Tras un breve silencio, Derrick se levantó y regresó al cuarto donde estaba Colín Iliat. Le dijo:
—Aún necesitamos esperar unos días.
—Esperar? —repitió Colín, frunciendo ligeramente el ceño.
En su opinión, esto era algo inusual que simbolizaba un desarrollo poco favorable.
Derrick se contuvo de rascarse la nuca y asintió con cierta dificultad:
—Sí.
El viejo Colín Iliat lo observó durante unos segundos y luego asintió lentamente:
—De acuerdo, puedes irte por ahora.
...
En una vivienda de dos habitaciones en el sector este de la Ciudad Plata, Fors se movía alrededor del cálido hogar, envuelta en gruesas ropas, llena de confusión.
Finalmente, levantó la cabeza y miró a Siudao sentado en un asiento:
—¿Por qué "El Mundo" no me ha respondido aún?
—Quizás esté atascado por algo —dijo Siudao, ofreciendo una razón que ya había considerado antes. —Puede ser que el "Maestro Idiota" actualmente no pueda transmitir tu oración y nos lo anunció al suspender la reunión.
Fors asintió pensativamente:
—El Maestro Idiota nos informó de la suspensión de la reunión, pero ¿tendrá algo que ver con las cosas del Tercer Rey Jorge?

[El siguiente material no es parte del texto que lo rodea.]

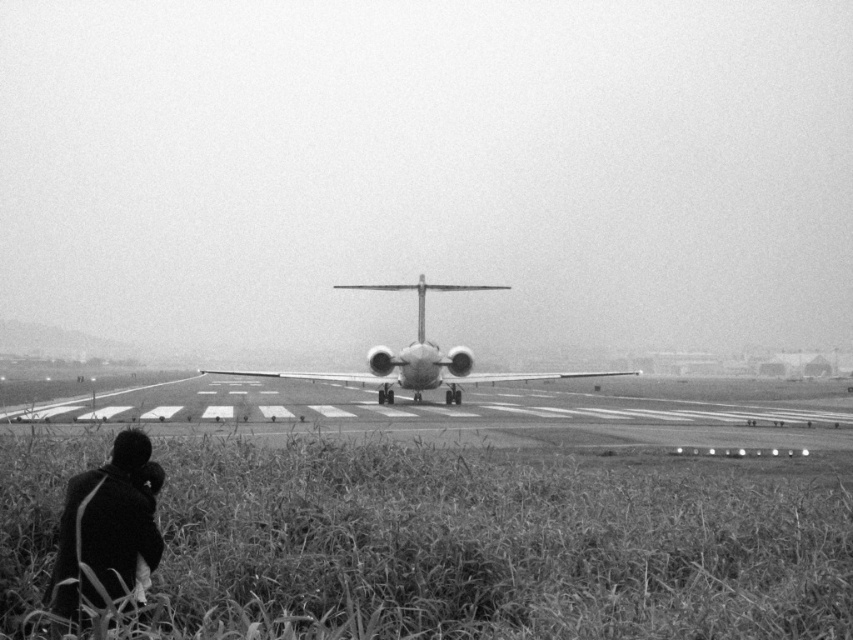 Question: Can you confirm if dark fabric coat at lower left is positioned below metallic airplane at center?

Choices:
 (A) yes
 (B) no

Answer: (A)

Question: Which object appears farthest from the camera in this image?

Choices:
 (A) dark fabric coat at lower left
 (B) metallic airplane at center

Answer: (B)

Question: Is dark fabric coat at lower left positioned behind metallic airplane at center?

Choices:
 (A) yes
 (B) no

Answer: (B)

Question: Does dark fabric coat at lower left appear over metallic airplane at center?

Choices:
 (A) yes
 (B) no

Answer: (B)

Question: Among these objects, which one is farthest from the camera?

Choices:
 (A) metallic airplane at center
 (B) dark fabric coat at lower left

Answer: (A) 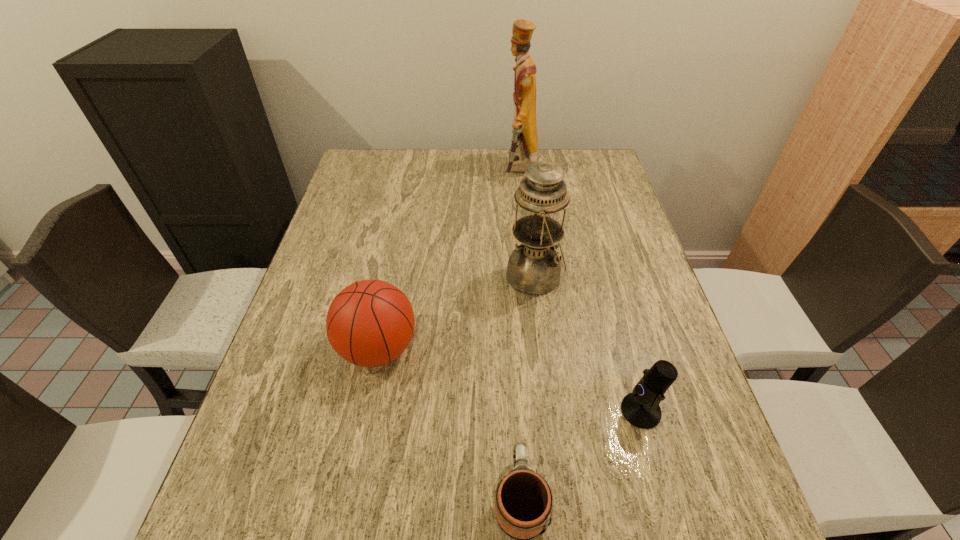 Identify the location of object identified as the third closest to the mug. The image size is (960, 540). (534, 268). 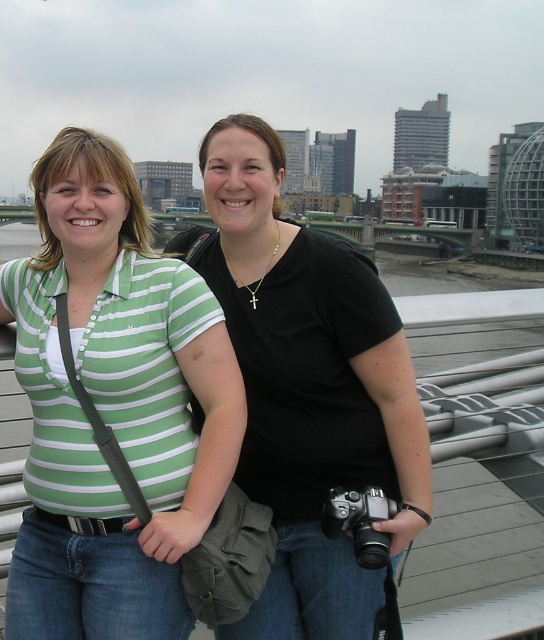 You are a photographer trying to capture a photo of the green striped shirt at left without including the person on the right. Based on their positions, can you position yourself to the left or right side of the scene to exclude the person on the right?

The green striped shirt at left is located at point (113,406), so positioning yourself to the right side of the scene would allow you to capture the green striped shirt at left while excluding the person on the right.

You are a photographer trying to capture a candid shot of the two people in the scene. You want to ensure the black matte shirt at center and the silver metallic camera at lower center are both visible in the frame. Based on their positions, which object should be placed closer to the left side of your camera viewfinder?

The black matte shirt at center is positioned on the left side of the silver metallic camera at lower center, so to have both visible, the black matte shirt at center should be placed closer to the left side of your camera viewfinder.

You are standing on a bridge overlooking a city and see a person wearing a black matte shirt at center. Where would you look to find this person in the image?

The black matte shirt at center is located at the 2D coordinates point (308, 388) in the image. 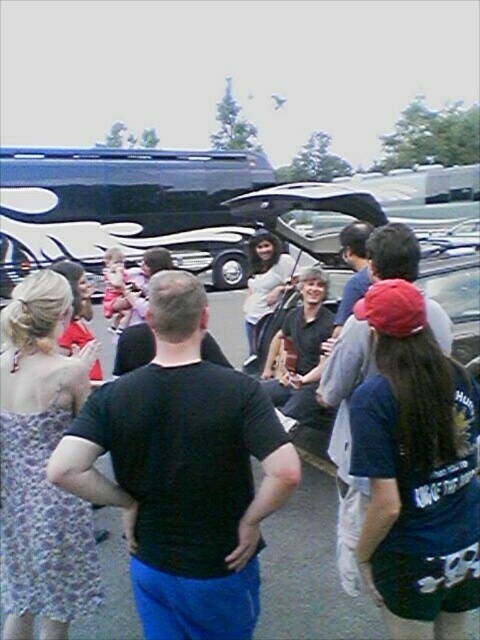 You are a photographer trying to capture a candid shot of the two people at the center of the gathering. The black matte shirt at center and the dark blue fabric shirt at center are both in your frame. Based on their positions, which one is more likely to be in focus if you focus on the person closer to the camera?

The black matte shirt at center is closer to the viewer than the dark blue fabric shirt at center, so focusing on the person closer to the camera would put the black matte shirt at center in focus while the dark blue fabric shirt at center may be slightly out of focus.

You are a photographer at the event and want to take a photo of both the black matte shirt at center and the dark blue fabric shirt at center. Which shirt should you focus on first if you want to ensure both are in frame without moving the camera?

You should focus on the black matte shirt at center first because it is shorter than the dark blue fabric shirt at center, so adjusting the camera to include the taller shirt will naturally include the shorter one as well.

You are at the gathering and want to greet the person wearing the black matte shirt at center. Which direction should you move relative to the dark blue fabric shirt at center?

Colín recordó las investigaciones constantes del "Maestro Mundo" y asintió:
—Es muy probable.
...
En el lugar abandonado por Dios, en una ciudad sin vida, Amun llevaba a Klein a través de un parroquia relativamente intacta.
Las columnas de piedra estaban inclinadas, faltantes algunas, y las hierbas descoloridas crecían entre sus grietas, envolviendo esculturas de aves.
Klein, con una linterna de cuero en la mano, miró alrededor y confirmó que los habitantes de esta ciudad no habían verdaderamente muerto; algunos supervivientes se habían transformado en criaturas oscuros, ocultos bajo el tenue resplandor, rodeando la iglesia, esperando a Klein y Amun.
Klein sabía con certeza que estos monstros eran los habitantes de esta ciudad porque sus "Hilos del Espíritu" habían mostrado ciertas deformidades: grises, torcidos o unidas parcialmente, muy diferentes de los otros monstruos.
¿Qué desesperación y caos tan profundos llevaron a estos seres humanos a elegir este camino... Tal vez la más profunda es vivir día tras día sin esperanza, viendo las cosas empeorar poco a poco... Klein reflexionó mientras ajustaba su estado de ánimo.
Estaba experimentando una serie de altibajos: momentos de esperanza seguidos de momentos de desesperación.
Amun, con gafas de un solo vidrio en la nariz, caminó hasta el fondo de la iglesia. Klein le siguió y vio una puerta blanquecina iluminada por débiles destellos.
—Esta ciudad se divide en dos partes: luz y oscuridad. Algunas áreas están ocultas utilizando ciertas habilidades del camino "Aprendiz", solo pueden ser ingresadas a través de estas puertas especiales — explicó Amun, señalando hacia la puerta.